-- Given records follows --
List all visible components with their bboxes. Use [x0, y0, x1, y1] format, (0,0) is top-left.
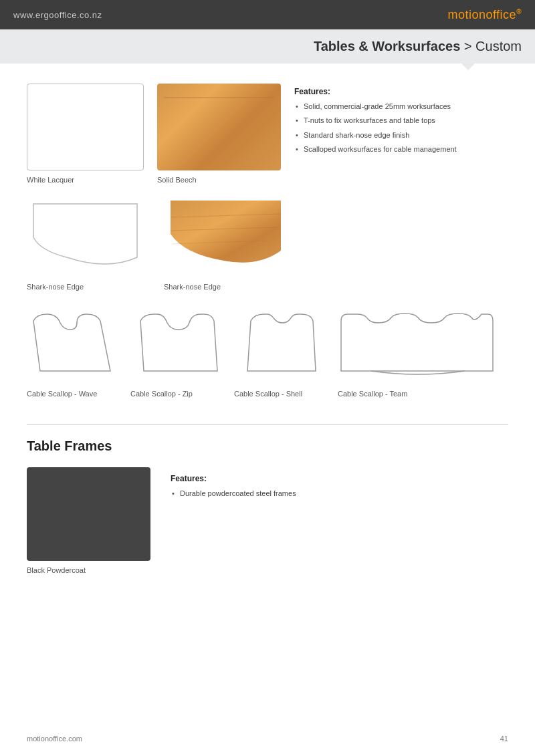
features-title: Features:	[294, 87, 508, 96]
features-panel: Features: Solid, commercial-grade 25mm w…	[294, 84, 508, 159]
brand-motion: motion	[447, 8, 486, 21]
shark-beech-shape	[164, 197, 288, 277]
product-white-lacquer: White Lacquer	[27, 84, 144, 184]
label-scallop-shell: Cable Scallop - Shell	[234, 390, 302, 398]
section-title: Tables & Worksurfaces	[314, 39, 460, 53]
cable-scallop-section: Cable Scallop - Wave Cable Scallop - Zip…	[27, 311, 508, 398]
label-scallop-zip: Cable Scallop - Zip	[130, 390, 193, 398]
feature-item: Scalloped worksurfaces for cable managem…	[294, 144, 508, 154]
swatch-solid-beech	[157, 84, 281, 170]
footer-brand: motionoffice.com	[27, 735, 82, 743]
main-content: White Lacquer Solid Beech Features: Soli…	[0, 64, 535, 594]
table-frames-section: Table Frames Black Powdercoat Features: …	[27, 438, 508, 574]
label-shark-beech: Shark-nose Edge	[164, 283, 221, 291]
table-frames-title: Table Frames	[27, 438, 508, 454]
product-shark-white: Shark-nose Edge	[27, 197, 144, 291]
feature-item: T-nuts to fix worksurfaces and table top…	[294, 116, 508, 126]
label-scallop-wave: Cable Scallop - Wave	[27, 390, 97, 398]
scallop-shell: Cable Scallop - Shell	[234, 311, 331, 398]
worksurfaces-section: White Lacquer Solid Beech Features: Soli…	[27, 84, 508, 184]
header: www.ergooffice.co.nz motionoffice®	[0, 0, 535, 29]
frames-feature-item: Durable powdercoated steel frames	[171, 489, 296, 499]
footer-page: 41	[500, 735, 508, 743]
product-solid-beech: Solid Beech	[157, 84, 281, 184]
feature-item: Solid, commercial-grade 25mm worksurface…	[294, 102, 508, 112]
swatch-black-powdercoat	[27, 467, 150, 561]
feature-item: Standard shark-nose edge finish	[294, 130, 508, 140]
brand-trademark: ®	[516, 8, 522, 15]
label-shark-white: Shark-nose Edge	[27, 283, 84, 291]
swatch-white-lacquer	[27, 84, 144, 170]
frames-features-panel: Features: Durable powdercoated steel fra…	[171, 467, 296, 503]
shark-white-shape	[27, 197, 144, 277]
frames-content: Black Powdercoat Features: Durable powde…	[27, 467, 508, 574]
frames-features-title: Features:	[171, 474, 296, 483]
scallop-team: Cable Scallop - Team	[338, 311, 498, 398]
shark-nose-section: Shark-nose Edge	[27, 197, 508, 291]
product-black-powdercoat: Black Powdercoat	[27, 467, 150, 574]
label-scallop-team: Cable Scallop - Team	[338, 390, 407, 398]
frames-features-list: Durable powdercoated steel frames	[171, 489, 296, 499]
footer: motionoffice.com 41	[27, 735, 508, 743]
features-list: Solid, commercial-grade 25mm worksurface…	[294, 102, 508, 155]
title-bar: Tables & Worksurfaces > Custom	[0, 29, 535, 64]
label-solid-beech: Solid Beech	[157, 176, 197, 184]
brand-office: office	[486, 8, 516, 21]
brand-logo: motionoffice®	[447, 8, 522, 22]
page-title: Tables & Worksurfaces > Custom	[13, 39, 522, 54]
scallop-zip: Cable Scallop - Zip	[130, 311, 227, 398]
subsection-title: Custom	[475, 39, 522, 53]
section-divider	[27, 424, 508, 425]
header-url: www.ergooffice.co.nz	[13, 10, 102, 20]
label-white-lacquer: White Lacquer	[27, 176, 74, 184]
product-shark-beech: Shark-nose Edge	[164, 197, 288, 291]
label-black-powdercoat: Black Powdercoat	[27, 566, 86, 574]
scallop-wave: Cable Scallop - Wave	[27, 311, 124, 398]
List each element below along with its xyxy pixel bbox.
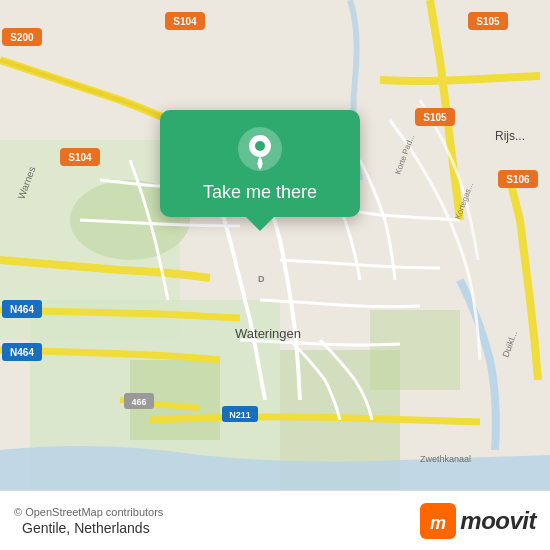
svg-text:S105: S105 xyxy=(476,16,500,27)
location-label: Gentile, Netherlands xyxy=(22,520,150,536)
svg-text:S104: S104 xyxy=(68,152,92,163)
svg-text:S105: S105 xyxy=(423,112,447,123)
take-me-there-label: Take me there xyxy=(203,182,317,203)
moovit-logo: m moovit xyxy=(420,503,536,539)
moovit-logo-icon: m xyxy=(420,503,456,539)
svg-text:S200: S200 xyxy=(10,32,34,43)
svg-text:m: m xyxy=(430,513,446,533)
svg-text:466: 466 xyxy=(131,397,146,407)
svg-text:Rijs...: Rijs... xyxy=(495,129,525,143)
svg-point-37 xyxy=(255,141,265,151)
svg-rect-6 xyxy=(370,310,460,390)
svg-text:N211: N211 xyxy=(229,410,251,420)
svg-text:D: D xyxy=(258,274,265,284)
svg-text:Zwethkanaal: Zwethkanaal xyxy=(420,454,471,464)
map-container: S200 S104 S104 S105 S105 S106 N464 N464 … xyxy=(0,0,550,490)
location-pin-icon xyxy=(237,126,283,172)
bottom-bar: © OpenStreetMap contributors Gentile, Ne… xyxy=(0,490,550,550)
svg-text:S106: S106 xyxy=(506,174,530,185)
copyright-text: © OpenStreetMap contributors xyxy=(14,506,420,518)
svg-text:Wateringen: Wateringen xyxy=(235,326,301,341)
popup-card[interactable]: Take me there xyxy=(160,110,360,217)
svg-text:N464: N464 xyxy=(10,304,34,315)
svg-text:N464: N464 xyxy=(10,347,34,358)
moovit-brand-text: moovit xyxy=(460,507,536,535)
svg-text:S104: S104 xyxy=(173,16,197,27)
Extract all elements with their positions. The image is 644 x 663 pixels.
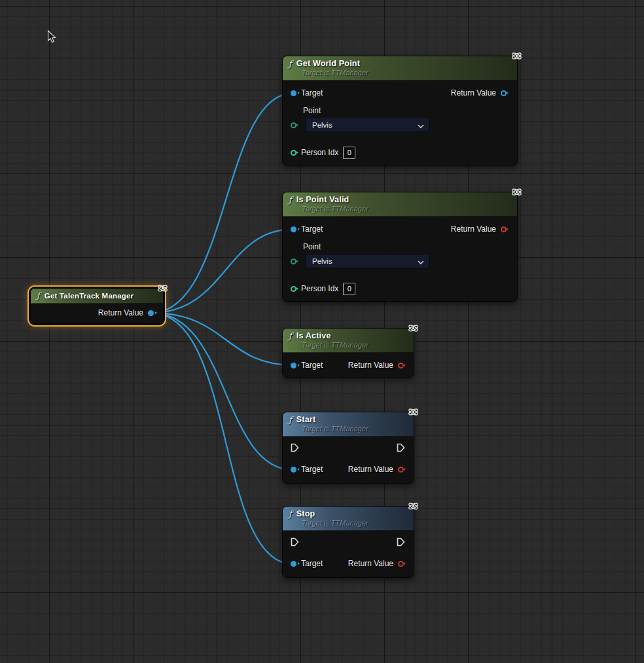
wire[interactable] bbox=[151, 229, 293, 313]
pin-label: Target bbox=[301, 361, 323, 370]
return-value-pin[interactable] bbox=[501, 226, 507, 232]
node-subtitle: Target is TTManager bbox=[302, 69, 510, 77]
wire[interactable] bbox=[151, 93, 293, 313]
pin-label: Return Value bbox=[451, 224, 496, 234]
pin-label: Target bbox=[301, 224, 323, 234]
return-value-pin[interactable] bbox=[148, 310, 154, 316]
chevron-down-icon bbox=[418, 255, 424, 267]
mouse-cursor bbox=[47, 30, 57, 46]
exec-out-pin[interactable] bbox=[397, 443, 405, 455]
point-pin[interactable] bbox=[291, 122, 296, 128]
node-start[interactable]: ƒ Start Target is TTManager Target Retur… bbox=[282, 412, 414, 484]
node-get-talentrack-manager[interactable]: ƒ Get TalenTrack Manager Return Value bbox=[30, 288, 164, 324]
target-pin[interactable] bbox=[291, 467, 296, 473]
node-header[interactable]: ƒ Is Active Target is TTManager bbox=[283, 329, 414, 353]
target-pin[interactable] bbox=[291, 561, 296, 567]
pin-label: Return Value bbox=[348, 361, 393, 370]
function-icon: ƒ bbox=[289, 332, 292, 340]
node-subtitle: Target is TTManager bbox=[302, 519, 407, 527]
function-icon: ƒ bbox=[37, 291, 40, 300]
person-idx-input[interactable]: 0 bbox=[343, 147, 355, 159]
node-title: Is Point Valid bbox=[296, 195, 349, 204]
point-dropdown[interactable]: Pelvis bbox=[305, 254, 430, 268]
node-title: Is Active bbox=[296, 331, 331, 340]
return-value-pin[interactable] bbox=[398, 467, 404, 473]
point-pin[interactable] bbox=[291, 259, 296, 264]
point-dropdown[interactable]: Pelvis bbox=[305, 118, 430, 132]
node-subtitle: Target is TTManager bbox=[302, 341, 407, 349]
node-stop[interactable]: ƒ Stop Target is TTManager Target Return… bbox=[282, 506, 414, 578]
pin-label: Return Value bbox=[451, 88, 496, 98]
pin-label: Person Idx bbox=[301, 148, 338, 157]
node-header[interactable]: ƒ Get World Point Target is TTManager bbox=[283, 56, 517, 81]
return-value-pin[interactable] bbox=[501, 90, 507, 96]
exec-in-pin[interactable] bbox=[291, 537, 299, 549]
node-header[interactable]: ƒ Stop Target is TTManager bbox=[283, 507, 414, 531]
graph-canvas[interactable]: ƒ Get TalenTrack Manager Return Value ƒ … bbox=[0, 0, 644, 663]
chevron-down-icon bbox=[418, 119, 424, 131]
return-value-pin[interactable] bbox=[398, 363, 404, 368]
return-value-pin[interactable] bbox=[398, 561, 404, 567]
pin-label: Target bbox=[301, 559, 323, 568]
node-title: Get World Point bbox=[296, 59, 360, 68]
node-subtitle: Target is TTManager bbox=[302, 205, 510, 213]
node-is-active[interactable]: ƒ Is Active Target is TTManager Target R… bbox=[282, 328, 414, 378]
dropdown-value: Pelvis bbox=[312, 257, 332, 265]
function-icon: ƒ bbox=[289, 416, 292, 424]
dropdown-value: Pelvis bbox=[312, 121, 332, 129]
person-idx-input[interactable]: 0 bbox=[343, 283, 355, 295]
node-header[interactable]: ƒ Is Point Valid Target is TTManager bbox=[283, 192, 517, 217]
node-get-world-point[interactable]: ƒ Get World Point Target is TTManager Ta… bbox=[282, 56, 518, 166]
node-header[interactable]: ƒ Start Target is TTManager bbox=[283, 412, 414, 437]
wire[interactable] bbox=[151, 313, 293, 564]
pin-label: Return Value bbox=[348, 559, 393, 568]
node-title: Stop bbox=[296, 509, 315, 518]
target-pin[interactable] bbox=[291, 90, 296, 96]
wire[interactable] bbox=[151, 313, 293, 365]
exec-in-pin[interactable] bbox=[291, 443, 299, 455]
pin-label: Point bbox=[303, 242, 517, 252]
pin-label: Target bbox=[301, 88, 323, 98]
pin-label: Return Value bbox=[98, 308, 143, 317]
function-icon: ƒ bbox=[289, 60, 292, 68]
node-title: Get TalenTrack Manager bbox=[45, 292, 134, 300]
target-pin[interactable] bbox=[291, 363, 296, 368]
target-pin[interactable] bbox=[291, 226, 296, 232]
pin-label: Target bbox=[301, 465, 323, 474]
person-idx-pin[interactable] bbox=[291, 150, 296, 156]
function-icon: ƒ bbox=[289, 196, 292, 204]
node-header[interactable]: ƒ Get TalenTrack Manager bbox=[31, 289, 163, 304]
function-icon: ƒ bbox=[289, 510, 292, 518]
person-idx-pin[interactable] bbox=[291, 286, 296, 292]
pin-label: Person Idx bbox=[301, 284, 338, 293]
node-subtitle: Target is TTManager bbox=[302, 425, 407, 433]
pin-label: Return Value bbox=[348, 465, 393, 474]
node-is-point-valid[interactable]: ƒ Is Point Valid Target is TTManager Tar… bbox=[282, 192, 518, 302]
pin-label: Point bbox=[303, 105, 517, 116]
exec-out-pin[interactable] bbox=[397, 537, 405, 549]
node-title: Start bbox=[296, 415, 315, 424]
-- Given records concluded --
-- Given records follows --
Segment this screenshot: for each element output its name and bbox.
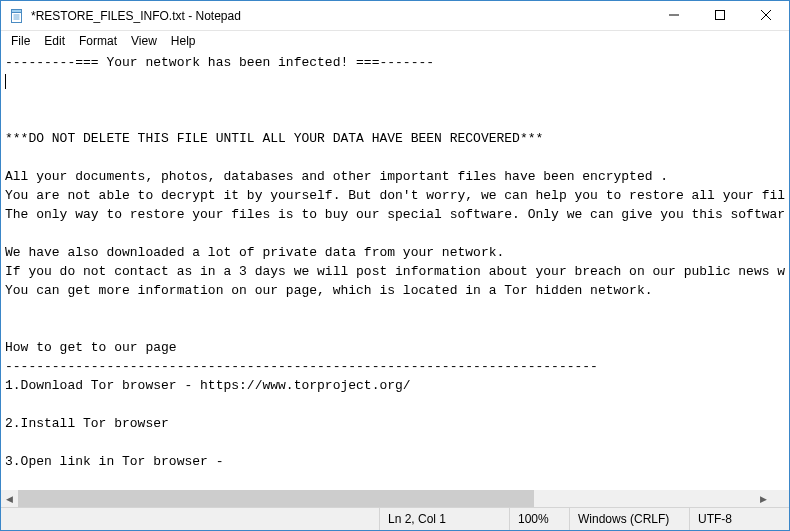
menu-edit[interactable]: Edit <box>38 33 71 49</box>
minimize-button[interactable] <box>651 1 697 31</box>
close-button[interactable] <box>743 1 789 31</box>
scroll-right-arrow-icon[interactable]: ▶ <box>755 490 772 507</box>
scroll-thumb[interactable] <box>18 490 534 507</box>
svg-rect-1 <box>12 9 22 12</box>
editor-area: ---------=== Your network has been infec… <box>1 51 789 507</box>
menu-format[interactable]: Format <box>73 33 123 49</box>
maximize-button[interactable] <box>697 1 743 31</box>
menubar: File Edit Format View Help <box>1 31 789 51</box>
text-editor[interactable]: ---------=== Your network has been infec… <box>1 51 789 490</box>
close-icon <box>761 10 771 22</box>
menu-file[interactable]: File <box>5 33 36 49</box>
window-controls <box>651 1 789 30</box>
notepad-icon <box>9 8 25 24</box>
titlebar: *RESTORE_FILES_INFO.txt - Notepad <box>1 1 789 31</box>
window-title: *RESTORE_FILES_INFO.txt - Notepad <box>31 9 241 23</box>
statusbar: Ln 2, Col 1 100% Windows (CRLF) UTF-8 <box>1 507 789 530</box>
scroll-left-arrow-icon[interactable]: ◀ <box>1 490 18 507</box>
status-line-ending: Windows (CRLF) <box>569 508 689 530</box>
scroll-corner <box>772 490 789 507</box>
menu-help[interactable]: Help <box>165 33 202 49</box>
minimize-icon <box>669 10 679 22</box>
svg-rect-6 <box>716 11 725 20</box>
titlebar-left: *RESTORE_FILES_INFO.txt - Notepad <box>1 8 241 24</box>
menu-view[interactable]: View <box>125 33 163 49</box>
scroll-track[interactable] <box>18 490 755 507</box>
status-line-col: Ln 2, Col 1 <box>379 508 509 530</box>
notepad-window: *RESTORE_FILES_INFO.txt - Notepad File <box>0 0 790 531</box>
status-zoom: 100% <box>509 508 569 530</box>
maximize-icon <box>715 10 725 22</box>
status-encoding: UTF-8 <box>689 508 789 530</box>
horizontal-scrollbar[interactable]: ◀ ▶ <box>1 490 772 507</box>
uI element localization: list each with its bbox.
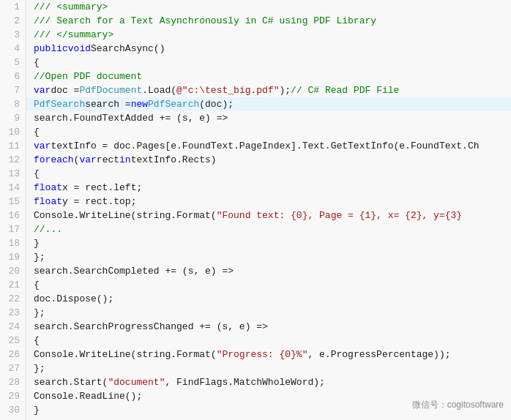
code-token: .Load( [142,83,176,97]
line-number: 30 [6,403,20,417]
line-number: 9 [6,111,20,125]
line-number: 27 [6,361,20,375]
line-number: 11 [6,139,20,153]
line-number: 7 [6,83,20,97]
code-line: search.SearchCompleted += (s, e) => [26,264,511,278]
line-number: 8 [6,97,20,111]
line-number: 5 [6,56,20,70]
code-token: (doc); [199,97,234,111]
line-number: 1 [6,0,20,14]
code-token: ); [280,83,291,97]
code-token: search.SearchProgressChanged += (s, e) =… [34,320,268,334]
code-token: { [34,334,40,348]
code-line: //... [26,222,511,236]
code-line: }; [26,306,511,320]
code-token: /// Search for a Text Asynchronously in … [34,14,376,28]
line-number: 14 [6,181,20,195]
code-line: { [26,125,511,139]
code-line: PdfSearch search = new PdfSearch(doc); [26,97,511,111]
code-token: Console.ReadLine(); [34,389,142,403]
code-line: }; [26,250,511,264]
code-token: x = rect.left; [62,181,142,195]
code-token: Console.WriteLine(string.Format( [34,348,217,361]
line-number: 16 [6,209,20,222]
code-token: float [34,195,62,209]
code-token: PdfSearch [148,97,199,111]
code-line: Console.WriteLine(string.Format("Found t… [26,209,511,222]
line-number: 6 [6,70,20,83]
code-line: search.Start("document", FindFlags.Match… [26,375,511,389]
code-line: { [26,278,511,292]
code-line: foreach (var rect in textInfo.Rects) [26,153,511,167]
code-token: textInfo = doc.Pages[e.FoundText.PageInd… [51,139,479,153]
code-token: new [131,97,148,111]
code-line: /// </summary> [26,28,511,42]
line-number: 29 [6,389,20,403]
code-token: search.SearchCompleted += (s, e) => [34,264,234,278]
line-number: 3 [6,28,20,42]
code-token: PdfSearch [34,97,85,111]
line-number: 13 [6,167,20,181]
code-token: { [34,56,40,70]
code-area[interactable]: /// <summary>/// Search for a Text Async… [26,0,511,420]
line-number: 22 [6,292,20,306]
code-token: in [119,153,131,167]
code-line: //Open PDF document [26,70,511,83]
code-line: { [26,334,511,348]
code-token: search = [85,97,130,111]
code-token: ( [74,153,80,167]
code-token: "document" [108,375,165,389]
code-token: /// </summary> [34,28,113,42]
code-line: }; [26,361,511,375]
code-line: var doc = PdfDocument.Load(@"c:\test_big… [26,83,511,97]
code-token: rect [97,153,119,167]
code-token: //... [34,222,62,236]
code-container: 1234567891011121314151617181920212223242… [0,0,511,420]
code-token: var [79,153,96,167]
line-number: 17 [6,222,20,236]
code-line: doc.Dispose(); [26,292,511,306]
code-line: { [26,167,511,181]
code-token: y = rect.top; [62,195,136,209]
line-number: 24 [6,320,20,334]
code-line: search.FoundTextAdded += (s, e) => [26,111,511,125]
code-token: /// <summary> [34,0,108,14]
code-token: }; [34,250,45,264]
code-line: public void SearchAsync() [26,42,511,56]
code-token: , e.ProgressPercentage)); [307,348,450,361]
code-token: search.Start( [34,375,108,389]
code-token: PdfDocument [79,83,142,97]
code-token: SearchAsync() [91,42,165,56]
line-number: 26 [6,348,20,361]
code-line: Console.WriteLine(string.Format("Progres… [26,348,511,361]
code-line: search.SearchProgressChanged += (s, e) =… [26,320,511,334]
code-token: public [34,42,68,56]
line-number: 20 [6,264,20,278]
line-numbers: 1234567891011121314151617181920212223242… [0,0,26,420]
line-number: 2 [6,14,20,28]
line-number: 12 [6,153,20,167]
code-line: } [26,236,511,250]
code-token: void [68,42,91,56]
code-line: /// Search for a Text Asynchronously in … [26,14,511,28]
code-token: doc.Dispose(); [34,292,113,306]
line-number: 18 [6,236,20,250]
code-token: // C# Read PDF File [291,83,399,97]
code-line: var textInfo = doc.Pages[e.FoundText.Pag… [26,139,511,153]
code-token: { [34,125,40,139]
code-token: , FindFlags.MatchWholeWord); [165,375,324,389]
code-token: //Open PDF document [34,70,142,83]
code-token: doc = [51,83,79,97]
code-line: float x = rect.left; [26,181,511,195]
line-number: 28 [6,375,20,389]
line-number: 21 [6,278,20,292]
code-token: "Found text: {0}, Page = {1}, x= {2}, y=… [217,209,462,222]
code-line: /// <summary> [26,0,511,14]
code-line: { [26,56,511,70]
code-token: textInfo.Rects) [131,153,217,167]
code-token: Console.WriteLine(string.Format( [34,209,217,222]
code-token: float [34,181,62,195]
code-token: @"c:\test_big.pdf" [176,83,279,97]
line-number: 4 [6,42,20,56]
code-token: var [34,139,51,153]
-- Given records concluded --
-- Given records follows --
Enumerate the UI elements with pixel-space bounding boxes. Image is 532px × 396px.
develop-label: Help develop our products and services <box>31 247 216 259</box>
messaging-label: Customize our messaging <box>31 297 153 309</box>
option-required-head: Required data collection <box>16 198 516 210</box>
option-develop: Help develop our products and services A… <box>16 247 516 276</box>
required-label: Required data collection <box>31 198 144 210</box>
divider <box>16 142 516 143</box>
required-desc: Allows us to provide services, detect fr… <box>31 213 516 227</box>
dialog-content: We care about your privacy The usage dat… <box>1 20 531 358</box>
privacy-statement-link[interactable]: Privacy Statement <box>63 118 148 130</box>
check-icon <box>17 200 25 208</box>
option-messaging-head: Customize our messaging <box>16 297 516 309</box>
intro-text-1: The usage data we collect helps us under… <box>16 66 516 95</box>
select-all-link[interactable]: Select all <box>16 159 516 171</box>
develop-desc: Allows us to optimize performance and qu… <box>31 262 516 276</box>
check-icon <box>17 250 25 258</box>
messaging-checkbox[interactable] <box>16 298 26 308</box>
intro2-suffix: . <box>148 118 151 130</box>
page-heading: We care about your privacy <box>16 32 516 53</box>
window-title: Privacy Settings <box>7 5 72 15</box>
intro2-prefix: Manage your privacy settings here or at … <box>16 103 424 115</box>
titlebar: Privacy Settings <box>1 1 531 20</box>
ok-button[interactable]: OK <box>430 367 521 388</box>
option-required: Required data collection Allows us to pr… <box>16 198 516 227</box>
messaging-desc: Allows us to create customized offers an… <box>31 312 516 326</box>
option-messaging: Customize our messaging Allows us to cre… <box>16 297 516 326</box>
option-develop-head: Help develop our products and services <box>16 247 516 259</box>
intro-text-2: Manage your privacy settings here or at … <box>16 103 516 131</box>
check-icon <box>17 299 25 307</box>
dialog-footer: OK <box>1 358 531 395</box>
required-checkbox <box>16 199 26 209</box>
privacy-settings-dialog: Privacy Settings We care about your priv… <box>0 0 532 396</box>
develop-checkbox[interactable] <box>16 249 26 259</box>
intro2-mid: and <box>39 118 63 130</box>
-- Given records concluded --
» **Your task**: Copy out, in full, each line above that has the word "team" in it.

» **Reply to the exercise**:
scallop-team: Cable Scallop - Team	[338, 311, 498, 398]
label-scallop-team: Cable Scallop - Team	[338, 390, 407, 398]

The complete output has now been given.